Instructions to follow:
Return, from the lines below, each one that includes the word "prêtres".

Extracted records
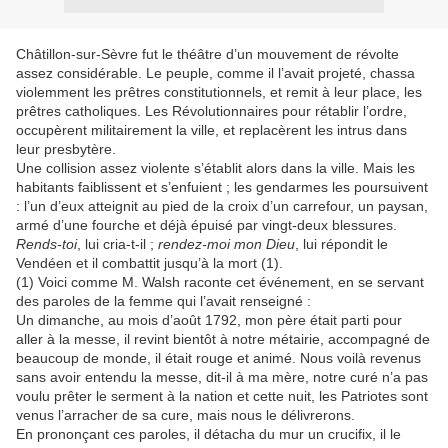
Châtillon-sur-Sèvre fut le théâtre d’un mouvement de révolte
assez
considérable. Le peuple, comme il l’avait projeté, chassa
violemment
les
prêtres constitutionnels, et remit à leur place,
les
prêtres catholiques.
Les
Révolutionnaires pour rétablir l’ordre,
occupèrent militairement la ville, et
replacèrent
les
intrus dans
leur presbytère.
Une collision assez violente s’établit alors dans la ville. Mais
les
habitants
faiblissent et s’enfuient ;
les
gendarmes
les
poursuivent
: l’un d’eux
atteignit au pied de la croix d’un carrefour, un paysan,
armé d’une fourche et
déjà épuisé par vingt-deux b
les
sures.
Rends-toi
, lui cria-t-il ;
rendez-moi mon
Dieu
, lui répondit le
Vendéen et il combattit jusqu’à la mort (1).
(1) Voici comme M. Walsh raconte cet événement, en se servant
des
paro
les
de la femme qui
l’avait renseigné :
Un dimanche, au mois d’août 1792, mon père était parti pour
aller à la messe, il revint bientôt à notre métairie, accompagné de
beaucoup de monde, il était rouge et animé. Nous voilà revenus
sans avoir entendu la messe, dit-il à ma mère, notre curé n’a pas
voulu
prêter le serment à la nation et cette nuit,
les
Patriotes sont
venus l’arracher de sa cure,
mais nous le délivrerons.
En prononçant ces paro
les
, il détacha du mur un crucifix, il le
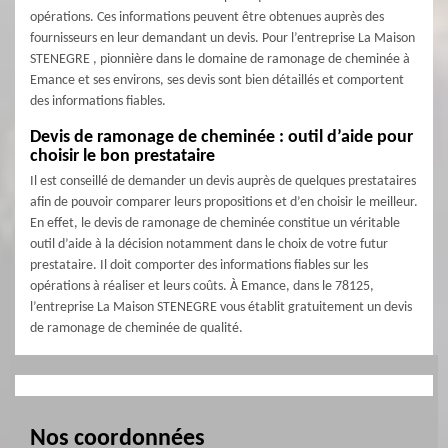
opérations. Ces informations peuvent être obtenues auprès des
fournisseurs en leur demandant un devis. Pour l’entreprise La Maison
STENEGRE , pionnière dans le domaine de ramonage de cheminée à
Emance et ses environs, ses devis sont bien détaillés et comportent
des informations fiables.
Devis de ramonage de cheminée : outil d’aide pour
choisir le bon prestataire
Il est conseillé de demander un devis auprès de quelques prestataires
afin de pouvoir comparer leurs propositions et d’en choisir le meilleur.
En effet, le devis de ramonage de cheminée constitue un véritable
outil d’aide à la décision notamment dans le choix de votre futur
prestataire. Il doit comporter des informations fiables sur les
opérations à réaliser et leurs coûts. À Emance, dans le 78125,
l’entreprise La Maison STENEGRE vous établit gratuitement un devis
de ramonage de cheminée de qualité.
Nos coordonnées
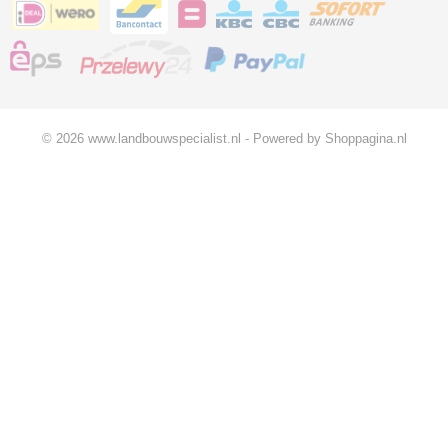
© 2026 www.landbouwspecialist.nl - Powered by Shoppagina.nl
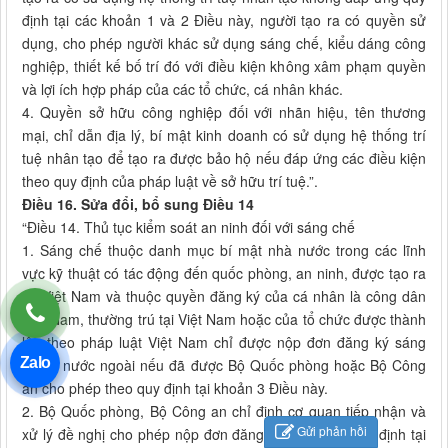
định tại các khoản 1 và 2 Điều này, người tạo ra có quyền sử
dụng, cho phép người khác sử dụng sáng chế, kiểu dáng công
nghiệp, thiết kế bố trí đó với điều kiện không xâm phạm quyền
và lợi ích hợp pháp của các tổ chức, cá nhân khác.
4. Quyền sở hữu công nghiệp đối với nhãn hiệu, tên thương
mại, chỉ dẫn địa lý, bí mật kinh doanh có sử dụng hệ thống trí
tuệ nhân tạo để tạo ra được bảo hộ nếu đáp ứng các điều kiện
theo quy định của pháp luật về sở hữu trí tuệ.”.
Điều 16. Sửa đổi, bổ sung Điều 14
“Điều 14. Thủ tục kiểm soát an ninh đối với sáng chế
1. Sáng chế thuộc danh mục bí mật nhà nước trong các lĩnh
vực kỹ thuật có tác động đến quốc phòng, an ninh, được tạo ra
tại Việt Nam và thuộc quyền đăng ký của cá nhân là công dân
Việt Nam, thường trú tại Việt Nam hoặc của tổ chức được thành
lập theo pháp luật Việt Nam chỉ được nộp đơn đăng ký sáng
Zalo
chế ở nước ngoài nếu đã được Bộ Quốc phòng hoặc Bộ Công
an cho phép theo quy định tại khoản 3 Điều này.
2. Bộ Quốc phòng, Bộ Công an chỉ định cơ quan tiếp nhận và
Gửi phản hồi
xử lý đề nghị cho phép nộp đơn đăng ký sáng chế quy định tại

---

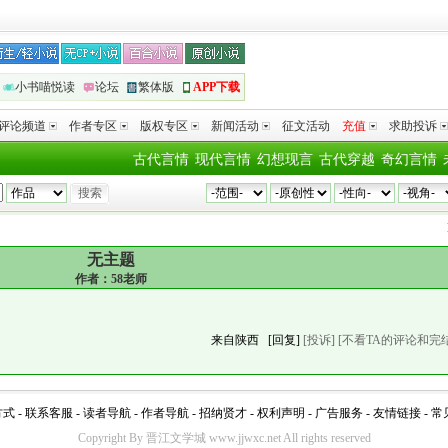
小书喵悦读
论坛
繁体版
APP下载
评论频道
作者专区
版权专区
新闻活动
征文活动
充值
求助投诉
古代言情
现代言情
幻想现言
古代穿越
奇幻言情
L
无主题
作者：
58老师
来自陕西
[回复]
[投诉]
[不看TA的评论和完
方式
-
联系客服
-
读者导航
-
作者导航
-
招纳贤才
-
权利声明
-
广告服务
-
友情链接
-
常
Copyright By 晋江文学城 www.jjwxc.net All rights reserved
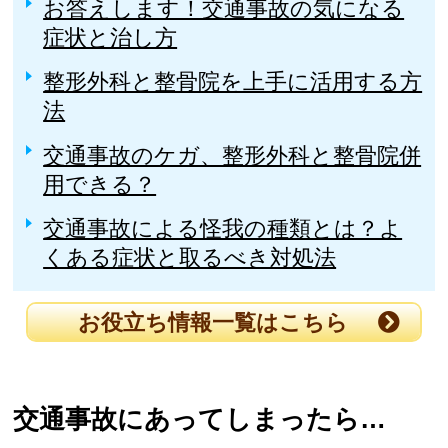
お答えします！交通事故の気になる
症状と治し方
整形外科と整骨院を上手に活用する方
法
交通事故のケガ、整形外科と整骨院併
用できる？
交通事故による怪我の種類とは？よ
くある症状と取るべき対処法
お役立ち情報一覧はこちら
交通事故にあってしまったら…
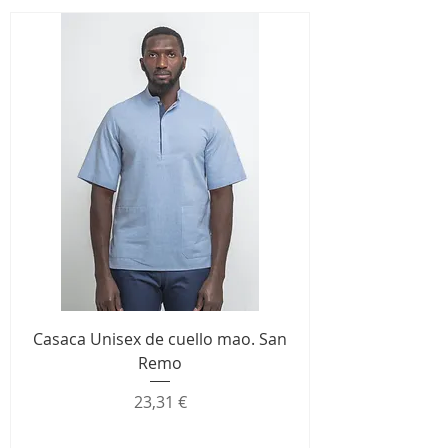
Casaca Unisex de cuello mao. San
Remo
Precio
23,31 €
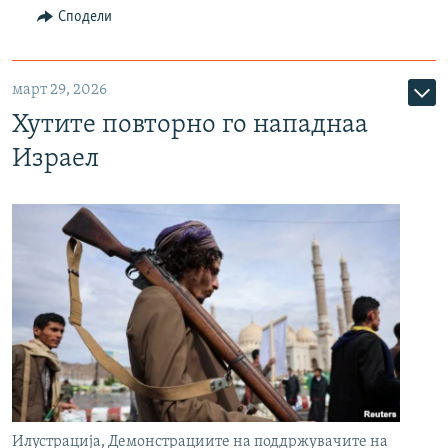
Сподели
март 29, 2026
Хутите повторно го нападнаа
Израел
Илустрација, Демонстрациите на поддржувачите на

---

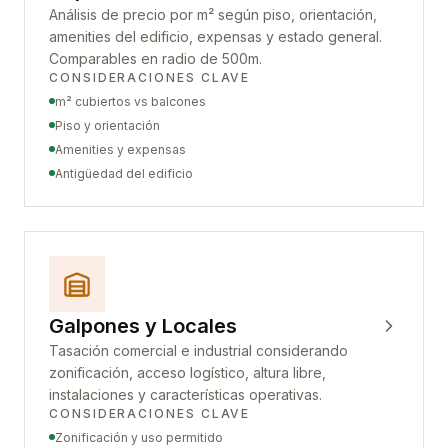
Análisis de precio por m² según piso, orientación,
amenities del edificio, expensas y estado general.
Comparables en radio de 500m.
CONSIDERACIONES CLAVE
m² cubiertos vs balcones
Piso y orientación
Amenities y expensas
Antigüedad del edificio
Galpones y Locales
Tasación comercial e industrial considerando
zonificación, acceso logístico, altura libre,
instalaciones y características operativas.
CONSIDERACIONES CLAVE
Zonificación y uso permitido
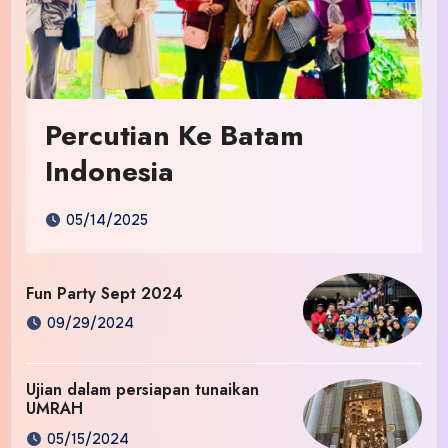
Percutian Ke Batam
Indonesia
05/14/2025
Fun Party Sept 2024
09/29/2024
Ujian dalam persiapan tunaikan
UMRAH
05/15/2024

Answer box:
prêtres constitutionnels, et remit à leur place,
prêtres catholiques.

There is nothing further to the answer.